■ Work item
Repeat the data that follows in full. Do not include the pictures.

■ Input for this task
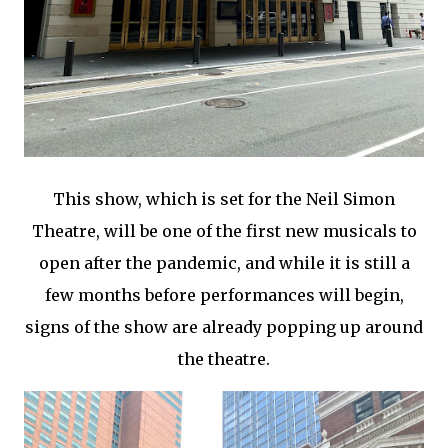
This show, which is set for the Neil Simon
Theatre, will be one of the first new musicals to
open after the pandemic, and while it is still a
few months before performances will begin,
signs of the show are already popping up around
the theatre.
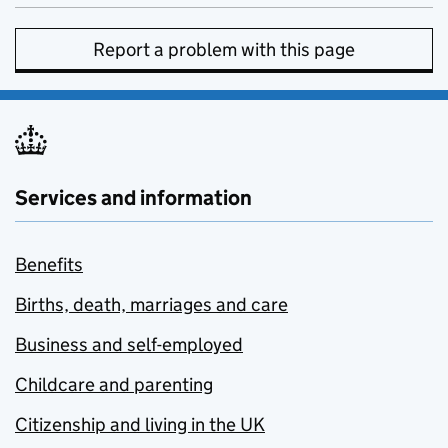
Report a problem with this page
Services and information
Benefits
Births, death, marriages and care
Business and self-employed
Childcare and parenting
Citizenship and living in the UK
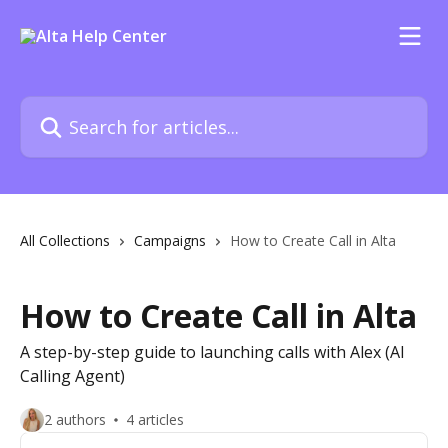
Skip to main content
Search for articles...
All Collections
Campaigns
How to Create Call in Alta
How to Create Call in Alta
A step-by-step guide to launching calls with Alex (AI
Calling Agent)
2 authors
4 articles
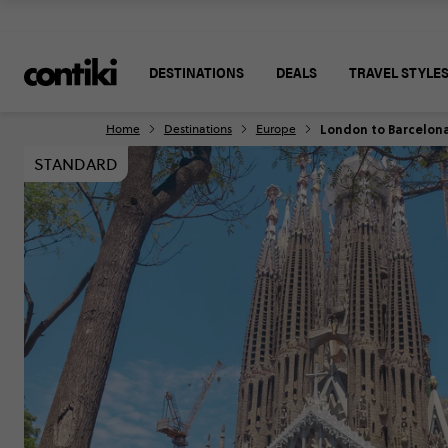
DESTINATIONS
DEALS
TRAVEL STYLE
London to Barcelon
Home
Destinations
Europe
STANDARD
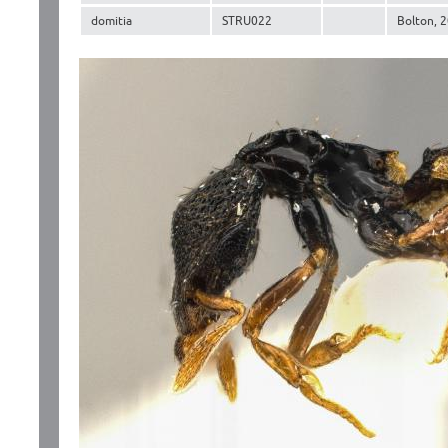
domitia
STRU022
Bolton, 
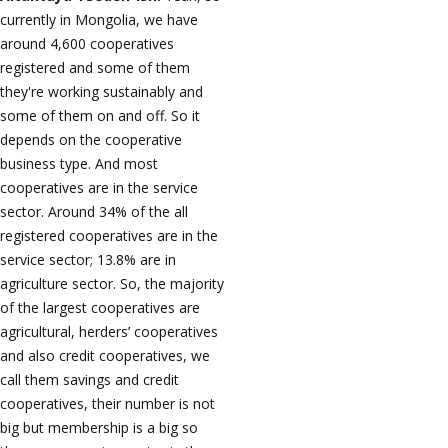
currently in Mongolia, we have
around 4,600 cooperatives
registered and some of them
they're working sustainably and
some of them on and off. So it
depends on the cooperative
business type. And most
cooperatives are in the service
sector. Around 34% of the all
registered cooperatives are in the
service sector; 13.8% are in
agriculture sector. So, the majority
of the largest cooperatives are
agricultural, herders’ cooperatives
and also credit cooperatives, we
call them savings and credit
cooperatives, their number is not
big but membership is a big so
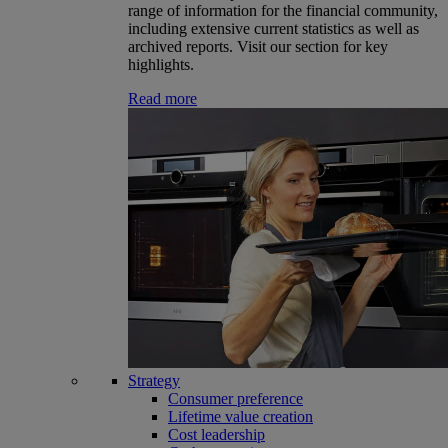
range of information for the financial community,
including extensive current statistics as well as
archived reports. Visit our section for key
highlights.
Read more
Strategy
Consumer preference
Lifetime value creation
Cost leadership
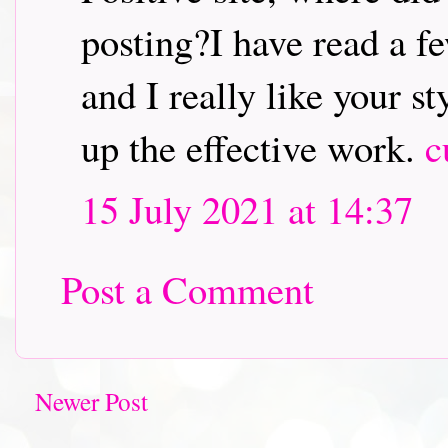
posting?I have read a fe
and I really like your s
up the effective work.
c
15 July 2021 at 14:37
Post a Comment
Newer Post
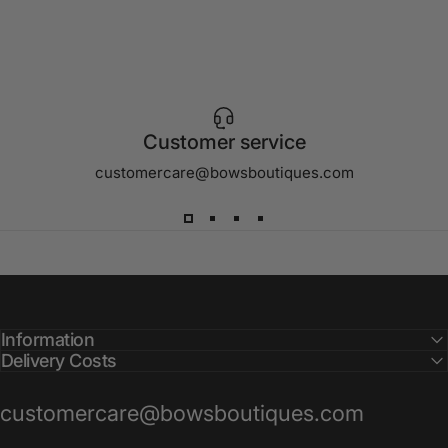
Customer service
customercare@bowsboutiques.com
Information
Delivery Costs
customercare@bowsboutiques.com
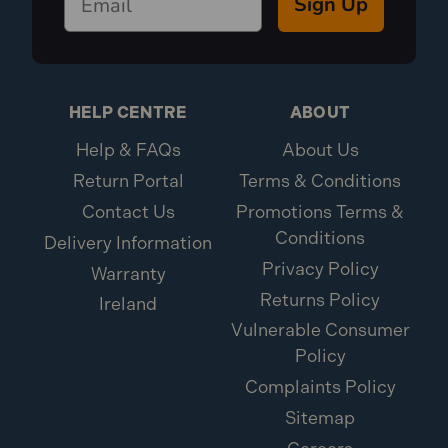
Sign Up
HELP CENTRE
ABOUT
Help & FAQs
About Us
Return Portal
Terms & Conditions
Contact Us
Promotions Terms &
Conditions
Delivery Information
Privacy Policy
Warranty
Returns Policy
Ireland
Vulnerable Consumer
Policy
Complaints Policy
Sitemap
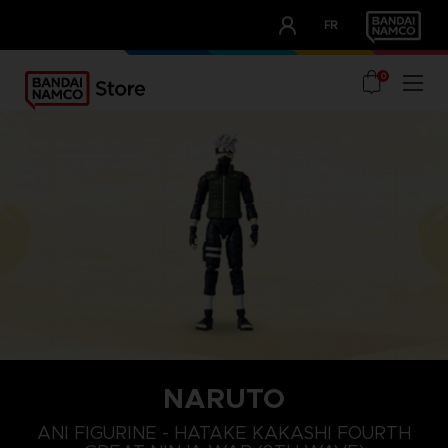
CLUB!
FR
OUR ADVANTAGES
0
NARUTO
ANI FIGURINE - HATAKE KAKASHI FOURTH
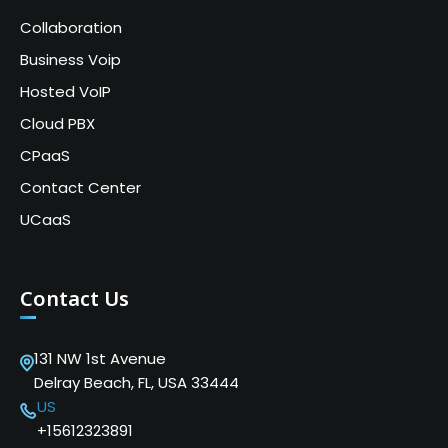
Collaboration
Business Voip
Hosted VoIP
Cloud PBX
CPaaS
Contact Center
UCaaS
Contact Us
131 NW 1st Avenue
Delray Beach, FL, USA 33444
US
+15612323891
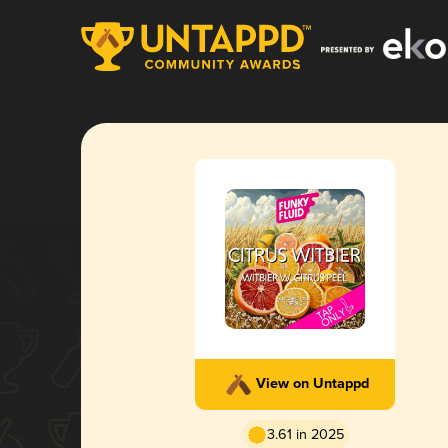
View on Untappd
3.61 in 2025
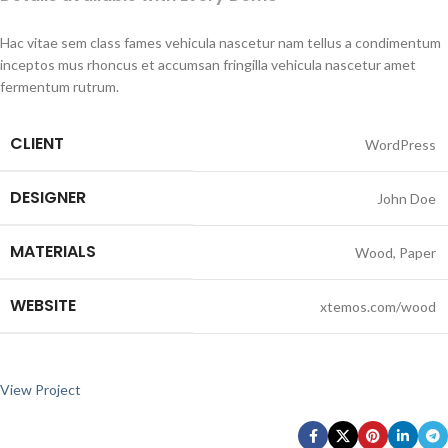
Hac vitae sem class fames vehicula nascetur nam tellus a condimentum
inceptos mus rhoncus et accumsan fringilla vehicula nascetur amet
fermentum rutrum.
CLIENT
WordPress
DESIGNER
John Doe
MATERIALS
Wood, Paper
WEBSITE
xtemos.com/wood
View Project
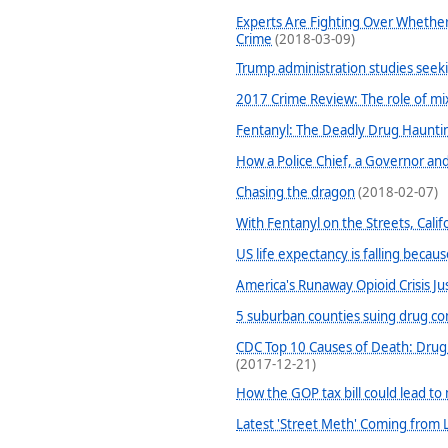
Experts Are Fighting Over Whether
Crime
(2018-03-09)
Trump administration studies seeki
2017 Crime Review: The role of mi
Fentanyl: The Deadly Drug Haunti
How a Police Chief, a Governor and 
Chasing the dragon
(2018-02-07)
With Fentanyl on the Streets, Calif
US life expectancy is falling becau
America's Runaway Opioid Crisis Ju
5 suburban counties suing drug c
CDC Top 10 Causes of Death: Drug 
(2017-12-21)
How the GOP tax bill could lead t
Latest 'Street Meth' Coming from 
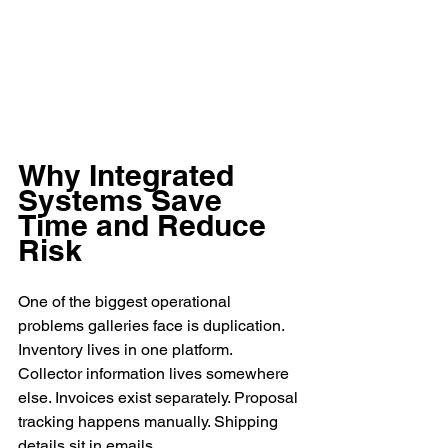
Why Integrated 
Systems Save 
Time and Reduce 
Risk
One of the biggest operational 
problems galleries face is duplication.
Inventory lives in one platform. 
Collector information lives somewhere 
else. Invoices exist separately. Proposal 
tracking happens manually. Shipping 
details sit in emails.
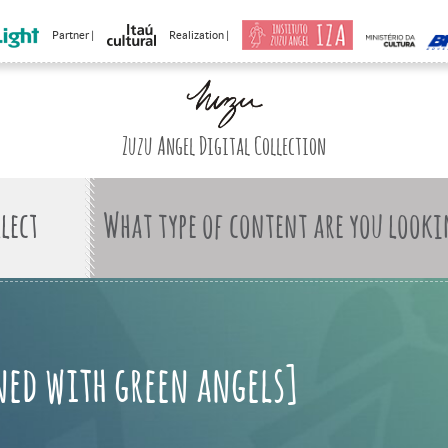
Partner |
Realization |
Zuzu Angel Digital Collection
What type of content are you looki
rned with green angels]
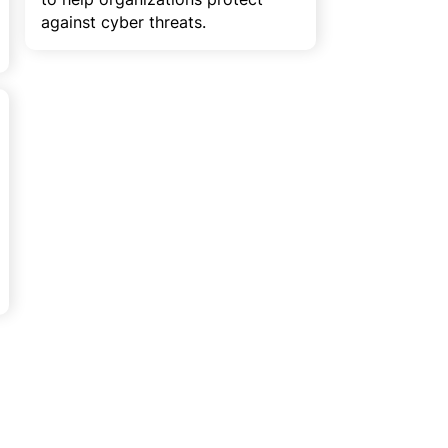
against cyber threats.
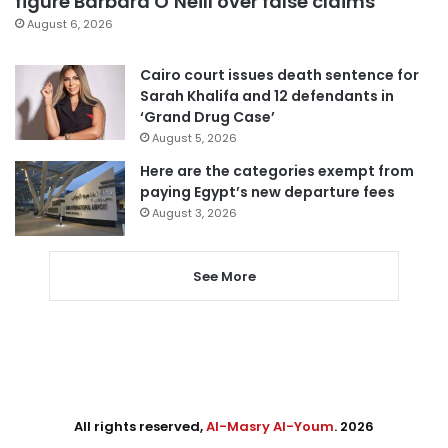
figure Barbara O’Neill over false claims
August 6, 2026
Cairo court issues death sentence for
Sarah Khalifa and 12 defendants in
‘Grand Drug Case’
August 5, 2026
Here are the categories exempt from
paying Egypt’s new departure fees
August 3, 2026
See More
All rights reserved,
Al-Masry Al-Youm
. 2026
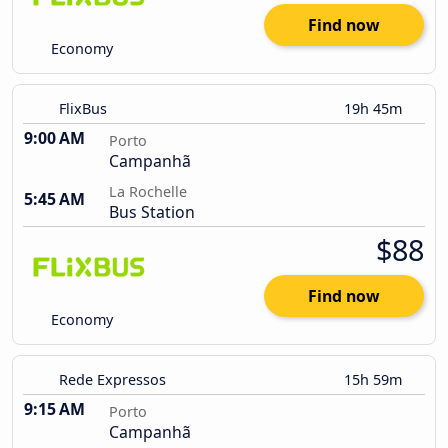
Find now
Economy
FlixBus
19h 45m
9:00 AM
Porto
Campanhã
La Rochelle
5:45 AM
Bus Station
$88
Find now
Economy
Rede Expressos
15h 59m
9:15 AM
Porto
Campanhã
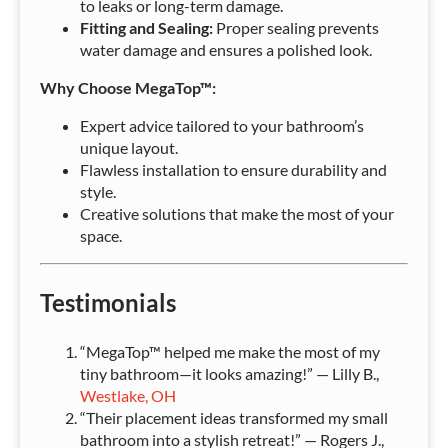
to leaks or long-term damage.
Fitting and Sealing:
Proper sealing prevents
water damage and ensures a polished look.
Why Choose MegaTop™:
Expert advice tailored to your bathroom’s
unique layout.
Flawless installation to ensure durability and
style.
Creative solutions that make the most of your
space.
Testimonials
“MegaTop™ helped me make the most of my
tiny bathroom—it looks amazing!” — Lilly B.,
Westlake, OH
“Their placement ideas transformed my small
bathroom into a stylish retreat!” — Rogers J.,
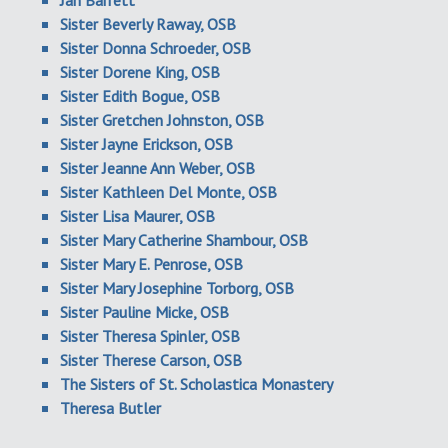
Jan Barrett
Sister Beverly Raway, OSB
Sister Donna Schroeder, OSB
Sister Dorene King, OSB
Sister Edith Bogue, OSB
Sister Gretchen Johnston, OSB
Sister Jayne Erickson, OSB
Sister Jeanne Ann Weber, OSB
Sister Kathleen Del Monte, OSB
Sister Lisa Maurer, OSB
Sister Mary Catherine Shambour, OSB
Sister Mary E. Penrose, OSB
Sister Mary Josephine Torborg, OSB
Sister Pauline Micke, OSB
Sister Theresa Spinler, OSB
Sister Therese Carson, OSB
The Sisters of St. Scholastica Monastery
Theresa Butler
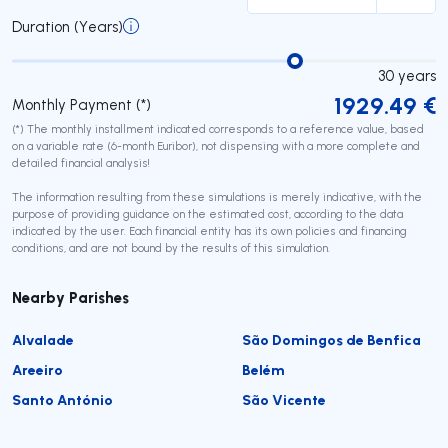
Duration (Years)
30
years
1929.49
€
Monthly Payment (*)
(*) The monthly installment indicated corresponds to a reference value, based
on a variable rate (6-month Euribor), not dispensing with a more complete and
detailed financial analysis!
The information resulting from these simulations is merely indicative, with the
purpose of providing guidance on the estimated cost, according to the data
indicated by the user. Each financial entity has its own policies and financing
conditions, and are not bound by the results of this simulation.
Nearby Parishes
Alvalade
São Domingos de Benfica
Areeiro
Belém
Santo António
São Vicente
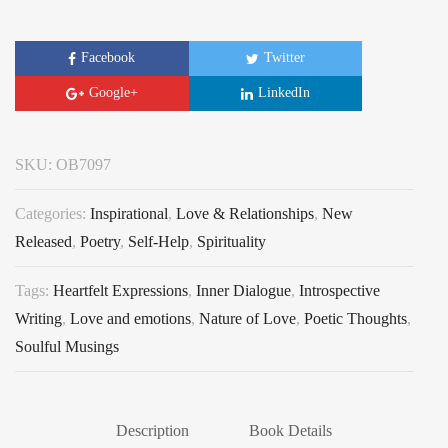
Facebook
Twitter
Google+
LinkedIn
SKU:
OB7097
Categories:
Inspirational
,
Love & Relationships
,
New
Released
,
Poetry
,
Self-Help
,
Spirituality
Tags:
Heartfelt Expressions
,
Inner Dialogue
,
Introspective
Writing
,
Love and emotions
,
Nature of Love
,
Poetic Thoughts
,
Soulful Musings
Description
Book Details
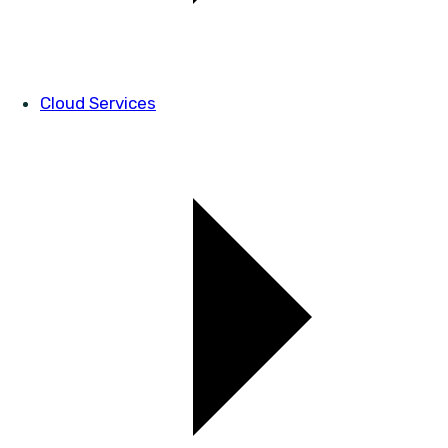
Cloud Services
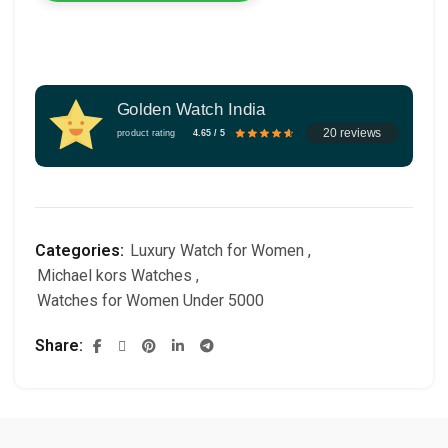
Golden Watch India
20 reviews
product rating
4.65 / 5
Categories:
Luxury Watch for Women
,
Michael kors Watches
,
Watches for Women Under 5000
Share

■ Result for this task
This show, which is set for the Neil Simon
Theatre, will be one of the first new musicals to
open after the pandemic, and while it is still a
few months before performances will begin,
signs of the show are already popping up around
the theatre.
Report a problem with this page
Services and information
Benefits
Births, death, marriages and care
Business and self-employed
Childcare and parenting
Citizenship and living in the UK
Skip to main content
Search for articles...
All Collections
Campaigns
How to Create Call in Alta
How to Create Call in Alta
A step-by-step guide to launching calls with Alex (AI
Calling Agent)
2 authors
4 articles
DESTINATIONS
DEALS
TRAVEL STYLE
London to Barcelon
Home
Destinations
Europe
STANDARD
domitia
STRU022
Bolton, 
currently in Mongolia, we have
around 4,600 cooperatives
registered and some of them
they're working sustainably and
some of them on and off. So it
depends on the cooperative
business type. And most
cooperatives are in the service
sector. Around 34% of the all
registered cooperatives are in the
service sector; 13.8% are in
agriculture sector. So, the majority
of the largest cooperatives are
agricultural, herders’ cooperatives
and also credit cooperatives, we
call them savings and credit
cooperatives, their number is not
big but membership is a big so
range of information for the financial community,
including extensive current statistics as well as
archived reports. Visit our section for key
highlights.
Read more
Strategy
Consumer preference
Lifetime value creation
Cost leadership
posting?I have read a fe
and I really like your s
up the effective work.
c
15 July 2021 at 14:37
Post a Comment
Newer Post
Customer service
customercare@bowsboutiques.com
Information
Delivery Costs
customercare@bowsboutiques.com
Sign Up
HELP CENTRE
ABOUT
Help & FAQs
About Us
Return Portal
Terms & Conditions
Contact Us
Promotions Terms &
Conditions
Delivery Information
Privacy Policy
Warranty
Returns Policy
Ireland
Vulnerable Consumer
Policy
Complaints Policy
Sitemap
CLUB!
FR
OUR ADVANTAGES
0
NARUTO
ANI FIGURINE - HATAKE KAKASHI FOURTH
Collaboration
Business Voip
Hosted VoIP
Cloud PBX
CPaaS
Contact Center
UCaaS
Contact Us
131 NW 1st Avenue
Delray Beach, FL, USA 33444
US
+15612323891
View on Untappd
3.61 in 2025
Hac vitae sem class fames vehicula nascetur nam tellus a condimentum
inceptos mus rhoncus et accumsan fringilla vehicula nascetur amet
fermentum rutrum.
CLIENT
WordPress
DESIGNER
John Doe
MATERIALS
Wood, Paper
WEBSITE
xtemos.com/wood
View Project
Experts Are Fighting Over Whether
Crime
(2018-03-09)
Trump administration studies seeki
2017 Crime Review: The role of mi
Fentanyl: The Deadly Drug Haunti
How a Police Chief, a Governor and 
Chasing the dragon
(2018-02-07)
With Fentanyl on the Streets, Calif
US life expectancy is falling becau
America's Runaway Opioid Crisis Ju
5 suburban counties suing drug c
CDC Top 10 Causes of Death: Drug 
(2017-12-21)
How the GOP tax bill could lead t
Latest 'Street Meth' Coming from 
Why Integrated 
Systems Save 
Time and Reduce 
Risk
One of the biggest operational 
problems galleries face is duplication.
Inventory lives in one platform. 
Collector information lives somewhere 
else. Invoices exist separately. Proposal 
tracking happens manually. Shipping 
details sit in emails.
Partner |
Realization |
Zuzu Angel Digital Collection
What type of content are you looki
rned with green angels]
against cyber threats.
figure Barbara O’Neill over false claims
August 6, 2026
Cairo court issues death sentence for
Sarah Khalifa and 12 defendants in
‘Grand Drug Case’
August 5, 2026
Here are the categories exempt from
paying Egypt’s new departure fees
August 3, 2026
See More
All rights reserved,
Al-Masry Al-Youm
. 2026
Find now
Economy
FlixBus
19h 45m
9:00 AM
Porto
Campanhã
La Rochelle
5:45 AM
Bus Station
$88
Find now
Economy
Rede Expressos
15h 59m
9:15 AM
Porto
Campanhã
to leaks or long-term damage.
Fitting and Sealing:
Proper sealing prevents
water damage and ensures a polished look.
Why Choose MegaTop™:
Expert advice tailored to your bathroom’s
unique layout.
Flawless installation to ensure durability and
style.
Creative solutions that make the most of your
space.
Testimonials
“MegaTop™ helped me make the most of my
tiny bathroom—it looks amazing!” — Lilly B.,
Westlake, OH
“Their placement ideas transformed my small
bathroom into a stylish retreat!” — Rogers J.,
Jan Barrett
Sister Beverly Raway, OSB
Sister Donna Schroeder, OSB
Sister Dorene King, OSB
Sister Edith Bogue, OSB
Sister Gretchen Johnston, OSB
Sister Jayne Erickson, OSB
Sister Jeanne Ann Weber, OSB
Sister Kathleen Del Monte, OSB
Sister Lisa Maurer, OSB
Sister Mary Catherine Shambour, OSB
Sister Mary E. Penrose, OSB
Sister Mary Josephine Torborg, OSB
Sister Pauline Micke, OSB
Sister Theresa Spinler, OSB
Sister Therese Carson, OSB
The Sisters of St. Scholastica Monastery
Theresa Butler
Duration (Years)
30
years
1929.49
€
Monthly Payment (*)
(*) The monthly installment indicated corresponds to a reference value, based
on a variable rate (6-month Euribor), not dispensing with a more complete and
detailed financial analysis!
The information resulting from these simulations is merely indicative, with the
purpose of providing guidance on the estimated cost, according to the data
indicated by the user. Each financial entity has its own policies and financing
conditions, and are not bound by the results of this simulation.
Nearby Parishes
Alvalade
São Domingos de Benfica
Areeiro
Belém
Santo António
São Vicente
Facebook
Twitter
Google+
LinkedIn
SKU:
OB7097
Categories:
Inspirational
,
Love & Relationships
,
New
Released
,
Poetry
,
Self-Help
,
Spirituality
Tags:
Heartfelt Expressions
,
Inner Dialogue
,
Introspective
Writing
,
Love and emotions
,
Nature of Love
,
Poetic Thoughts
,
Soulful Musings
Description
Book Details
Cloud Services
Golden Watch India
20 reviews
product rating
4.65 / 5
Categories:
Luxury Watch for Women
,
Michael kors Watches
,
Watches for Women Under 5000
Share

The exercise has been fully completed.